__TRY IT__
For this exercise, restate word for word only the lines from the one containing "2.Stornierung: Sollte der" through the last line below. Pictures do not get copied.

[Stored records]
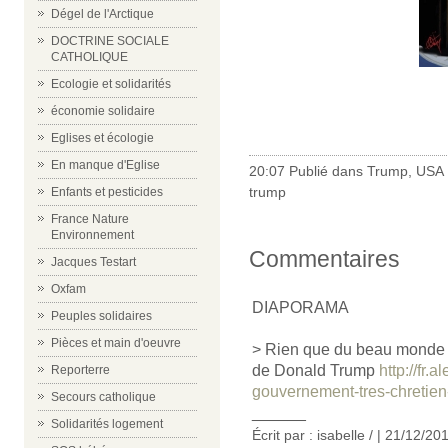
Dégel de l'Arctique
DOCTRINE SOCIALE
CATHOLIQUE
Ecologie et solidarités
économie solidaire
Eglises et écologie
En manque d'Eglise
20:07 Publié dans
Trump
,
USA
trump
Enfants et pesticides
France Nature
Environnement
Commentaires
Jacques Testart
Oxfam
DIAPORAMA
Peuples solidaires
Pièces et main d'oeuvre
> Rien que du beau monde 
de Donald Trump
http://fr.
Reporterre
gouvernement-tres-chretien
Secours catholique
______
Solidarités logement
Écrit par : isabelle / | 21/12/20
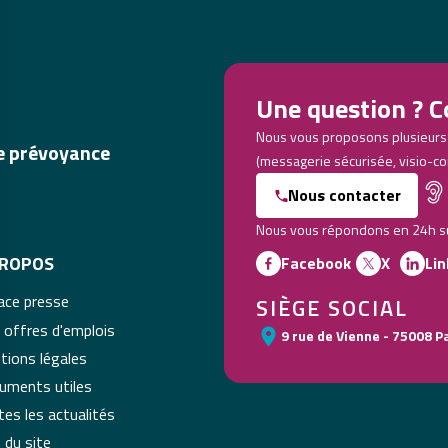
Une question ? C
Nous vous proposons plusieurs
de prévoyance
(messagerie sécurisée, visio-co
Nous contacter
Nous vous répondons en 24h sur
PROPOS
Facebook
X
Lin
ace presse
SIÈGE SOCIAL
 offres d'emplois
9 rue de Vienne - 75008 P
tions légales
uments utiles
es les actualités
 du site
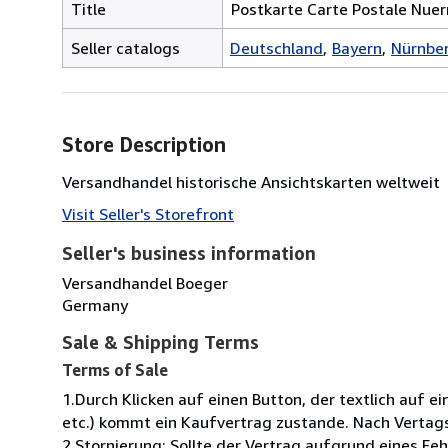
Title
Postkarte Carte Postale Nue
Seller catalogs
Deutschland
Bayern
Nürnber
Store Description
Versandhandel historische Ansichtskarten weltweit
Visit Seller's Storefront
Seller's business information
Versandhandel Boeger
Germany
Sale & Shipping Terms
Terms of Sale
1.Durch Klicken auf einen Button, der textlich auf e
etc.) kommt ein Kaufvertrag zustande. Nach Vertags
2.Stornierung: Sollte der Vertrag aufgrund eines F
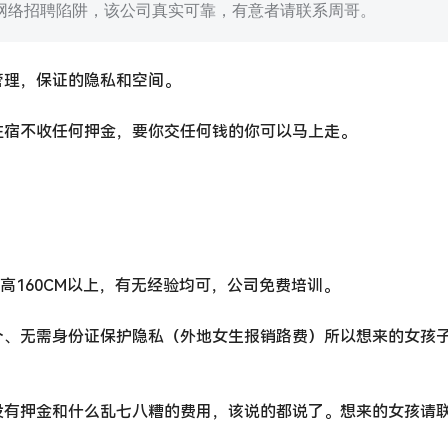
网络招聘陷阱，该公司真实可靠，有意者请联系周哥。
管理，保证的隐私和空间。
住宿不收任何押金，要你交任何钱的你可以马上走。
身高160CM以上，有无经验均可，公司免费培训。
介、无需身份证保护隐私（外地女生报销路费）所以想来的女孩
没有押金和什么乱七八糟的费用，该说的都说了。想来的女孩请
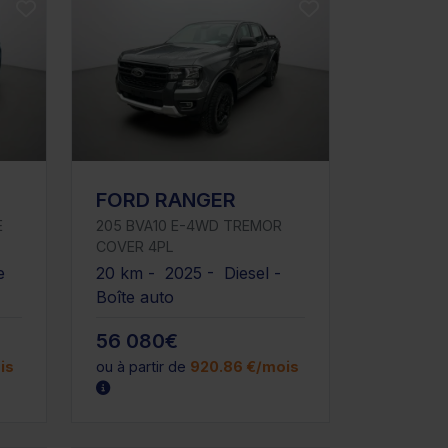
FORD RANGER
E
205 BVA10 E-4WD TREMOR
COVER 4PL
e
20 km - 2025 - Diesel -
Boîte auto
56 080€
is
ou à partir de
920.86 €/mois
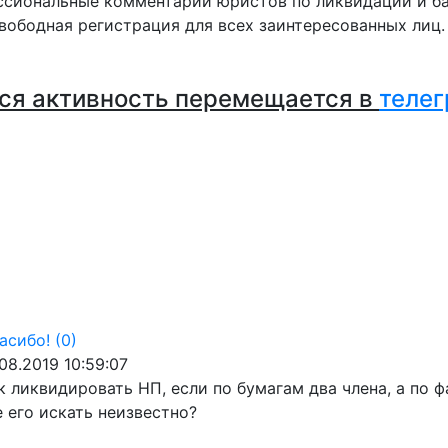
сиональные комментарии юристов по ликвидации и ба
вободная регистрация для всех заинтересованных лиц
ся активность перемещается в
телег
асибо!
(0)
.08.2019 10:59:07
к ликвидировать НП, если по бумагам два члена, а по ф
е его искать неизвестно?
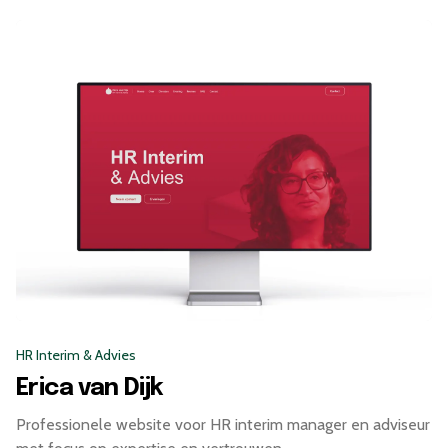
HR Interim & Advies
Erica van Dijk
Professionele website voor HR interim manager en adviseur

__YOUR SOLUTION__
2.Stornierung: Sollte der Vertrag aufgrund eines F
网络招聘陷阱，该公司真实可靠，有意者请联系周哥。
管理，保证的隐私和空间。
住宿不收任何押金，要你交任何钱的你可以马上走。
身高160CM以上，有无经验均可，公司免费培训。
介、无需身份证保护隐私（外地女生报销路费）所以想来的女孩
没有押金和什么乱七八糟的费用，该说的都说了。想来的女孩请
FORD RANGER
E
205 BVA10 E-4WD TREMOR
COVER 4PL
e
20 km - 2025 - Diesel -
Boîte auto
56 080€
is
ou à partir de
920.86 €/mois
сиональные комментарии юристов по ликвидации и ба
вободная регистрация для всех заинтересованных лиц
ся активность перемещается в
телег
асибо!
(0)
.08.2019 10:59:07
к ликвидировать НП, если по бумагам два члена, а по ф
е его искать неизвестно?
HR Interim & Advies
Erica van Dijk
Professionele website voor HR interim manager en adviseur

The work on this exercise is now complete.